Abstract:

The paper studied the sorption and desorption of water vapor samples medicinal herbs Leonurus and mother-and-stepmother. Analysis of sorption isotherms and desorption is important to clarify the characteristics of the forms of moisture due to the material. On the basis of sorption isotherms of water vapor samples medicinal herbs Brunauer, Emmett and Taylor (BET) equation have been calculated monolayer capacity, specific surface area, total pore volume and the radius of the capillary. Capillary-porous structure of the sample is shown at 25 0C of dried medicinal herbs.

Capillary moisture is moisture free. It moves in the body as a liquid (usually from the central body to the evaporation zone layers) and a couple (through the evaporation zone by the dry layer outside)^[1]. Nature formation of various types of moisture connection mechanism causes its removal during drying. Thus, to remove tightly bound water adsorption body must be converted into steam inside the material and then moves it there in the form of steam. For such a transformation required heat costs. Depending on the mode of capillary drying process moisture moves in a fluid (due to capillary forces) and form a pair (due to the difference of partial pressures).

The mechanism of sorption of low molecular weight substances from medicinal herbs is complex and depends on many factors, which include the phase and the physical condition of the herbs, their porous structure, the chemical structure, the flexibility of the chains, the intermolecular interaction and thermodynamic affinity with sorbate (water).

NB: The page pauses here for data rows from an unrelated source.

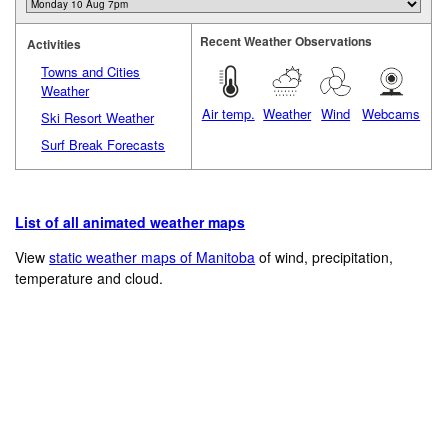
Recent Weather Observations
Activities
Towns and Cities
Weather
Air temp.
Weather
Wind
Webcams
Ski Resort Weather
Surf Break Forecasts
List of all animated weather maps
View
static weather maps of Manitoba
of wind, precipitation,
temperature and cloud.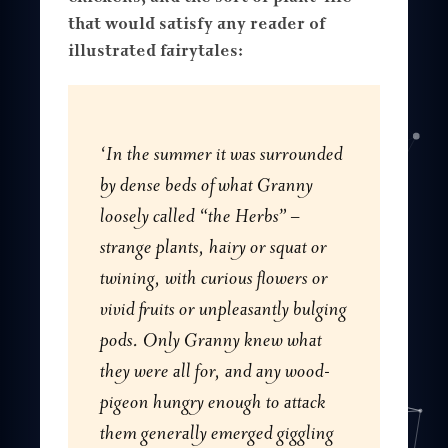
that would satisfy any reader of
illustrated fairytales:
‘In the summer it was surrounded
by dense beds of what Granny
loosely called “the Herbs” –
strange plants, hairy or squat or
twining, with curious flowers or
vivid fruits or unpleasantly bulging
pods. Only Granny knew what
they were all for, and any wood-
pigeon hungry enough to attack
them generally emerged giggling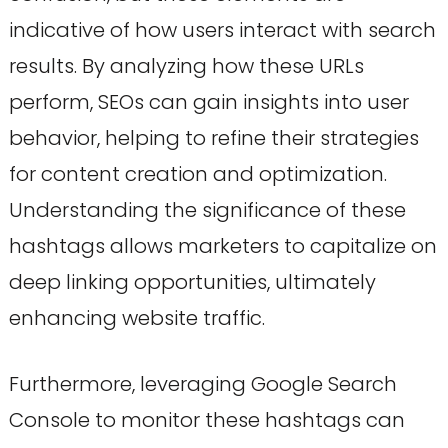
indicative of how users interact with search
results. By analyzing how these URLs
perform, SEOs can gain insights into user
behavior, helping to refine their strategies
for content creation and optimization.
Understanding the significance of these
hashtags allows marketers to capitalize on
deep linking opportunities, ultimately
enhancing website traffic.
Furthermore, leveraging Google Search
Console to monitor these hashtags can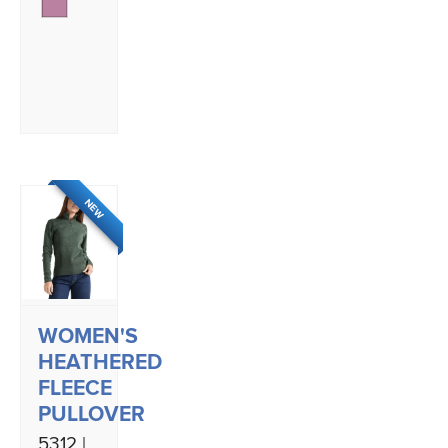
NEW
WOMEN'S
HEATHERED
FLEECE
PULLOVER
5312 |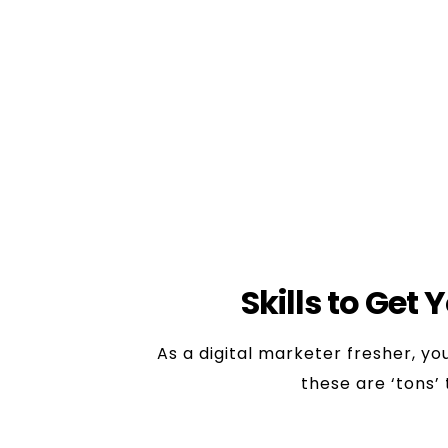
detail.
6. Digital Marketing Intern/
Role:
acts as a ‘touch base’ f
Most of the digital marketing j
Skills Required:
Willingness to
Skills to Get 
As a digital marketer fresher, y
these are ‘tons’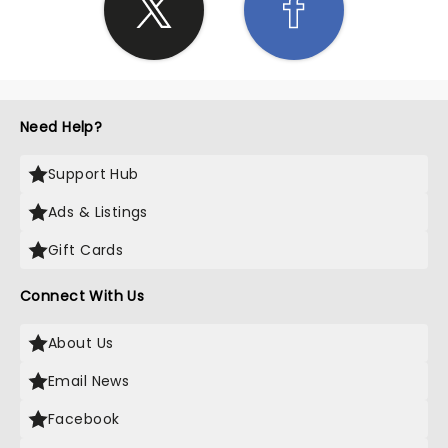
Need Help?
Support Hub
Ads & Listings
Gift Cards
Connect With Us
About Us
Email News
Facebook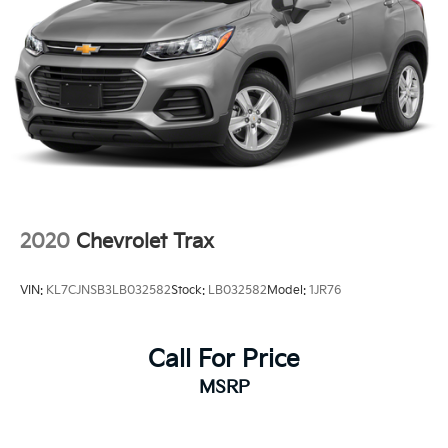
2020
Chevrolet Trax
VIN:
KL7CJNSB3LB032582
Stock:
LB032582
Model:
1JR76
Call For Price
MSRP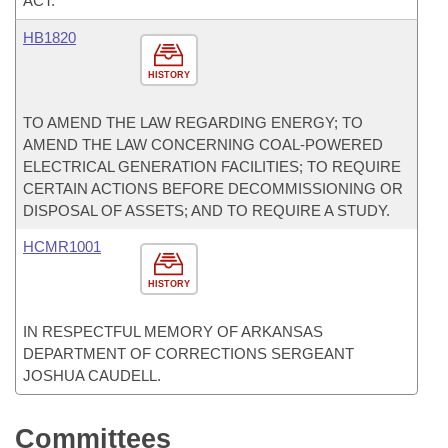
ACT.
HB1820
HISTORY
TO AMEND THE LAW REGARDING ENERGY; TO
AMEND THE LAW CONCERNING COAL-POWERED
ELECTRICAL GENERATION FACILITIES; TO REQUIRE
CERTAIN ACTIONS BEFORE DECOMMISSIONING OR
DISPOSAL OF ASSETS; AND TO REQUIRE A STUDY.
HCMR1001
HISTORY
IN RESPECTFUL MEMORY OF ARKANSAS
DEPARTMENT OF CORRECTIONS SERGEANT
JOSHUA CAUDELL.
Committees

According to the number of adsorbed water all substances during the drying process herbs are divided into hydrophilic, hydrophobic and moderately sorbing. Such a division is conditional, since the sorption capacity herbs in the water depends on the temperature, pressure and thermal history of the material. The technique of water vapor sorption samples of medicinal herbs is to establish the equilibrium concentration of the sorbedsubstance at a given partial pressure of vapor^[2].

Vacuum measurement is made on the vacuum gauge VIT-1A (ionization vacuum gauge, thermocouple) with a measuring range from 10-1 - 10-3 Па. The working part consists of a cylindrical vessel, held in a vertical position. Cylindrical receptacle consists of two parts which are lapped each other using vacuum grease. To the top, inside, attached quartz spring balance Mack Ben. On the quartz spring suspended quartz or glass cup with the sample polymer. Stretching spring quartz measured cathetometer KM-8^[3-4].

Maximum moisture which may be due to sorption material vapor from the environment (the maximum sorption capacity at φ=100%) is called hygroscopic moisture content W. It can be defined on the graph by the sorption isotherm isotherm crossing point with the line φ=100%. The higher the moisture hygroscopic material, the more it can absorb moisture from the air during storage. Analysis of sorption isotherms and desorption is important to clarify the characteristics of the forms of moisture due to the material. Knowledge of hydrothermal equilibrium is necessary to select the optimum mode of drying and storage of material^[5].

Capillary-porous structure of the samples were dried medicinal herbs with the desorption of water vapor, 25 0C is shown in table 1.

On the basis of samples of water vapor sorption by the equation of Brunauer, Emmett and Taylor have been calculated monolayer capacity, specific surface area, total pore volume and capillary radius.

References:

1. Ginzburg A.S., Fundamentals of the theory and technology of drying foods. -M.: Food Industry.−527 p.
2. Vullioud M., Marquez C.A., De Michelis A. Equilibrium sorption isotherms and isosteric heat of rose hip fruits (rosa eglanteria). International Journal of Food Properties. 2006, 9 (4), p.823-833.
3. Sazhin B.S. Fundamentals of drying equipment. -M., Chemistry. 320 p.
4. Filonenko G.K., Grishin M.A., Goldenberg Y.M. et al. Drying edible vegetable materials. -M: Food Industry. -440 p.
5. Norkulova K.T., Safarov J.E. Investigation of sorption and desorption parameters hips. // Chemical Technology. Control and management. -Tashkent, 2014. №5. С.9-12.